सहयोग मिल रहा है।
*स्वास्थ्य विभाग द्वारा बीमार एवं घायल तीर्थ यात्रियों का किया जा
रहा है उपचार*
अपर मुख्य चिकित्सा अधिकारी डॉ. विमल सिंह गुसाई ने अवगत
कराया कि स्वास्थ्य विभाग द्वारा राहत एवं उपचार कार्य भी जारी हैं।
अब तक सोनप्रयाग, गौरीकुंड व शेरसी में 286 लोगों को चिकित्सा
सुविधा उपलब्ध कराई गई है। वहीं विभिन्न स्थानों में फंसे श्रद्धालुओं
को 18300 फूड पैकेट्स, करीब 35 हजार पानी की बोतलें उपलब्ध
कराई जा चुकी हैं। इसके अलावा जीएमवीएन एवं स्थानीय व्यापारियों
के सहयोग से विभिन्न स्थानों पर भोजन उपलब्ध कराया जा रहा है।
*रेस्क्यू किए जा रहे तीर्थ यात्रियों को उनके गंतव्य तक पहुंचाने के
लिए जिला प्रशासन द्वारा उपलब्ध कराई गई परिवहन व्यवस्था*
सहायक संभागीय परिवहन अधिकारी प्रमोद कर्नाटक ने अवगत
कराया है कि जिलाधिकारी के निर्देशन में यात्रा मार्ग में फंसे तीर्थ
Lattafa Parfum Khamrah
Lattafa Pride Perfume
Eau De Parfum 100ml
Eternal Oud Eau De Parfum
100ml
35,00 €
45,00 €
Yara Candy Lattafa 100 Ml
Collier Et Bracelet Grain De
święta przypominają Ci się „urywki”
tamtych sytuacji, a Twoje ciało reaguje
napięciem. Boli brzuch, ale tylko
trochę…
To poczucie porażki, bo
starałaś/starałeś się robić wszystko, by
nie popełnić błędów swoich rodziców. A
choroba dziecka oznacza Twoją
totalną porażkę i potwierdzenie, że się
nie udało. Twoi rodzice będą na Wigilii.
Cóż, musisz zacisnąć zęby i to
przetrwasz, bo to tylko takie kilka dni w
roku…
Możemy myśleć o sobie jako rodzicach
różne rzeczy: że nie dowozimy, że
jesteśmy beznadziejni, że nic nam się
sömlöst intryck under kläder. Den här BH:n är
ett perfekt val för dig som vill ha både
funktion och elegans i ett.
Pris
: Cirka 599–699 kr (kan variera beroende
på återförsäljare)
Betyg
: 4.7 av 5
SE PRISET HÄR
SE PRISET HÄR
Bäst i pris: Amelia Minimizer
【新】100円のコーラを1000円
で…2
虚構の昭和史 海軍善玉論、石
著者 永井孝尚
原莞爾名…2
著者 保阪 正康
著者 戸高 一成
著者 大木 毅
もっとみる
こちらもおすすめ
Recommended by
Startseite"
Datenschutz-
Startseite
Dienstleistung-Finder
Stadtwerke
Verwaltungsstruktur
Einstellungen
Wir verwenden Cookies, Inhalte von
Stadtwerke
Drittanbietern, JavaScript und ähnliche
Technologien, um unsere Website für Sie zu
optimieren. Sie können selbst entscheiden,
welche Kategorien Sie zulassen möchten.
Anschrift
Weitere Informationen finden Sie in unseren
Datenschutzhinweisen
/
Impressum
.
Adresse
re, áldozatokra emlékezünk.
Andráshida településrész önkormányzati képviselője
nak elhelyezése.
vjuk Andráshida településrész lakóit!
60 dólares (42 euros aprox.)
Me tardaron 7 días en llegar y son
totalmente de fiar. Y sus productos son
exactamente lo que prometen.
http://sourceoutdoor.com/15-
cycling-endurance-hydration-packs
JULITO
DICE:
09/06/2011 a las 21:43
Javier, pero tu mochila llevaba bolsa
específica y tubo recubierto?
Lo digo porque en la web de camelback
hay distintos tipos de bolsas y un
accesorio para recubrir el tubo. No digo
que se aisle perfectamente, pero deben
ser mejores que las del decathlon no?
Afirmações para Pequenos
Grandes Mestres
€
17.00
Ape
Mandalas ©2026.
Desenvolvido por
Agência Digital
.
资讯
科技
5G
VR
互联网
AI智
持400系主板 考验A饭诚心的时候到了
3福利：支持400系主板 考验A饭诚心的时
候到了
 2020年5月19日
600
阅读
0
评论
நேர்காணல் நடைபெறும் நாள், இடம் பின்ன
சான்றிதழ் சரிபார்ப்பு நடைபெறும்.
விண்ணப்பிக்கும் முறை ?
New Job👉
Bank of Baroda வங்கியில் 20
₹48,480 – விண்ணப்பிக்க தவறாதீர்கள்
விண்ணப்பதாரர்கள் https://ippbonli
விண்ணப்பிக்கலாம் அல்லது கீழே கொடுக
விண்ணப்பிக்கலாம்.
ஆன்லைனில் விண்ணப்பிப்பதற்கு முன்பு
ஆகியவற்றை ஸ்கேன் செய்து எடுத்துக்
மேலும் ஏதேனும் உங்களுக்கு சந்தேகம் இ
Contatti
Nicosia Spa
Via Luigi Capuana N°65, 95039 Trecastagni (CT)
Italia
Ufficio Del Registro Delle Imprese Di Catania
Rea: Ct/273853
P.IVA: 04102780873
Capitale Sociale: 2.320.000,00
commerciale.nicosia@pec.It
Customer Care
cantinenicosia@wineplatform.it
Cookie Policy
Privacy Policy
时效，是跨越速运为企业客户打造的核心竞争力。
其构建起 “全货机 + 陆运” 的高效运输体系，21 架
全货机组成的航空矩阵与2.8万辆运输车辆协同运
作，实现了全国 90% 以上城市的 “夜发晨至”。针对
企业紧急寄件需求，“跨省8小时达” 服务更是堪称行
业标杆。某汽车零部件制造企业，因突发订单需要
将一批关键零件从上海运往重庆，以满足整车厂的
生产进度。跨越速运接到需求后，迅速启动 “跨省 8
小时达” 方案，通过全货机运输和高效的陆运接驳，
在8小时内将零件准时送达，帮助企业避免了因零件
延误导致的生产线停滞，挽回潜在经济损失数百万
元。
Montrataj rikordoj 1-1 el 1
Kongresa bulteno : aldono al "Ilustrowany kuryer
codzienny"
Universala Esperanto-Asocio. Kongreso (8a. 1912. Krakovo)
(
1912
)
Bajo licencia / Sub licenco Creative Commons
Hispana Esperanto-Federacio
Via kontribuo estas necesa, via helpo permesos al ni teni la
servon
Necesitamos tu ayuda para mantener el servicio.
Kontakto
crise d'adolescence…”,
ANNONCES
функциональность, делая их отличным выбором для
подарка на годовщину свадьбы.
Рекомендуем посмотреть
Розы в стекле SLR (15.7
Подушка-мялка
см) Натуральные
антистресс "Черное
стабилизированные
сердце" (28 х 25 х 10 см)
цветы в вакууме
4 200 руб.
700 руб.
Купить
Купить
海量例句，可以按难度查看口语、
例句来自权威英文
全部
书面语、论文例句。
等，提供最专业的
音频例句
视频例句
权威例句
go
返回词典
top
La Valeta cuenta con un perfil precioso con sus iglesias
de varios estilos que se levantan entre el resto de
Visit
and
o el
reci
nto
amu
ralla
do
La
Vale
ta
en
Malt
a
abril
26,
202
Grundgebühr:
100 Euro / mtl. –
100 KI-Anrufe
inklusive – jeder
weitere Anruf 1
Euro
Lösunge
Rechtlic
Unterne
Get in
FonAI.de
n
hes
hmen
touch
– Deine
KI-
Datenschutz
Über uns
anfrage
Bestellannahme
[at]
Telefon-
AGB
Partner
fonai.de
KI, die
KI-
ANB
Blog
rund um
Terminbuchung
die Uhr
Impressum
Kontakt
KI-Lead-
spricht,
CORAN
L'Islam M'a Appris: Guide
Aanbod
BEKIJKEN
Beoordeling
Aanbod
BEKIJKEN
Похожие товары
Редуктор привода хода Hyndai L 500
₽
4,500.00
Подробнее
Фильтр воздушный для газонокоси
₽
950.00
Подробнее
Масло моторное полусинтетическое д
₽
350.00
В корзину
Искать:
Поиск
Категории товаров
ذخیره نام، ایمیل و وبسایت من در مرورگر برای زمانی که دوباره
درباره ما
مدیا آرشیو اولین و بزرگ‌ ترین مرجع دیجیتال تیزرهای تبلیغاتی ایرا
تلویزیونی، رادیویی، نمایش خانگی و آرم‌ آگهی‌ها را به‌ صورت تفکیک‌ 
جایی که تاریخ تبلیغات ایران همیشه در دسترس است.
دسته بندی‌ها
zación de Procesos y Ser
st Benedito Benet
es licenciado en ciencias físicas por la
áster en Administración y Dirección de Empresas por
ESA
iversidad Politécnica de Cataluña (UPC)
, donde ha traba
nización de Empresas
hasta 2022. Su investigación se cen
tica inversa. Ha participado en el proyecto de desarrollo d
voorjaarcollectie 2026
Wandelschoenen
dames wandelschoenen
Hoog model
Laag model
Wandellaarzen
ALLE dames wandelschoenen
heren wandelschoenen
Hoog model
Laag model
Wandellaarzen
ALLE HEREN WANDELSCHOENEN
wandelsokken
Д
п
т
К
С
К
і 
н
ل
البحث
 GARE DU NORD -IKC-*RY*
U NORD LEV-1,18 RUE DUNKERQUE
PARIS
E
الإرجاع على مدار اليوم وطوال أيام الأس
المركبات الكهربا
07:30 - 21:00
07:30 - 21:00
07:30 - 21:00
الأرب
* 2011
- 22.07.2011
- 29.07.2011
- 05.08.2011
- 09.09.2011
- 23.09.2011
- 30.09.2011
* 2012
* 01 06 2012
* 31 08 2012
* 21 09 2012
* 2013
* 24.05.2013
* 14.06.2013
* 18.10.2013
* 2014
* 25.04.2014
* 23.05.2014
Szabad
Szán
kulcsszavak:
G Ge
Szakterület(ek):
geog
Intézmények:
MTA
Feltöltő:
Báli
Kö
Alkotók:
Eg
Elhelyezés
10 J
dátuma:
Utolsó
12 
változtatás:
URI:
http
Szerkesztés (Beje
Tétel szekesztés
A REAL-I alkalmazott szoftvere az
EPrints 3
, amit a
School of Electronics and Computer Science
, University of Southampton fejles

________________________

**Work required:** Beginning at the line with "см) Натуральные" and stopping after the line with "voorjaarcollectie 2026", please write out every line of the data above exactly and nothing else.

**Exercise answer:**
см) Натуральные
антистресс "Черное
стабилизированные
сердце" (28 х 25 х 10 см)
цветы в вакууме
4 200 руб.
700 руб.
Купить
Купить
海量例句，可以按难度查看口语、
例句来自权威英文
全部
书面语、论文例句。
等，提供最专业的
音频例句
视频例句
权威例句
go
返回词典
top
La Valeta cuenta con un perfil precioso con sus iglesias
de varios estilos que se levantan entre el resto de
Visit
and
o el
reci
nto
amu
ralla
do
La
Vale
ta
en
Malt
a
abril
26,
202
Grundgebühr:
100 Euro / mtl. –
100 KI-Anrufe
inklusive – jeder
weitere Anruf 1
Euro
Lösunge
Rechtlic
Unterne
Get in
FonAI.de
n
hes
hmen
touch
– Deine
KI-
Datenschutz
Über uns
anfrage
Bestellannahme
[at]
Telefon-
AGB
Partner
fonai.de
KI, die
KI-
ANB
Blog
rund um
Terminbuchung
die Uhr
Impressum
Kontakt
KI-Lead-
spricht,
CORAN
L'Islam M'a Appris: Guide
Aanbod
BEKIJKEN
Beoordeling
Aanbod
BEKIJKEN
Похожие товары
Редуктор привода хода Hyndai L 500
₽
4,500.00
Подробнее
Фильтр воздушный для газонокоси
₽
950.00
Подробнее
Масло моторное полусинтетическое д
₽
350.00
В корзину
Искать:
Поиск
Категории товаров
ذخیره نام، ایمیل و وبسایت من در مرورگر برای زمانی که دوباره
درباره ما
مدیا آرشیو اولین و بزرگ‌ ترین مرجع دیجیتال تیزرهای تبلیغاتی ایرا
تلویزیونی، رادیویی، نمایش خانگی و آرم‌ آگهی‌ها را به‌ صورت تفکیک‌ 
جایی که تاریخ تبلیغات ایران همیشه در دسترس است.
دسته بندی‌ها
zación de Procesos y Ser
st Benedito Benet
es licenciado en ciencias físicas por la
áster en Administración y Dirección de Empresas por
ESA
iversidad Politécnica de Cataluña (UPC)
, donde ha traba
nización de Empresas
hasta 2022. Su investigación se cen
tica inversa. Ha participado en el proyecto de desarrollo d
voorjaarcollectie 2026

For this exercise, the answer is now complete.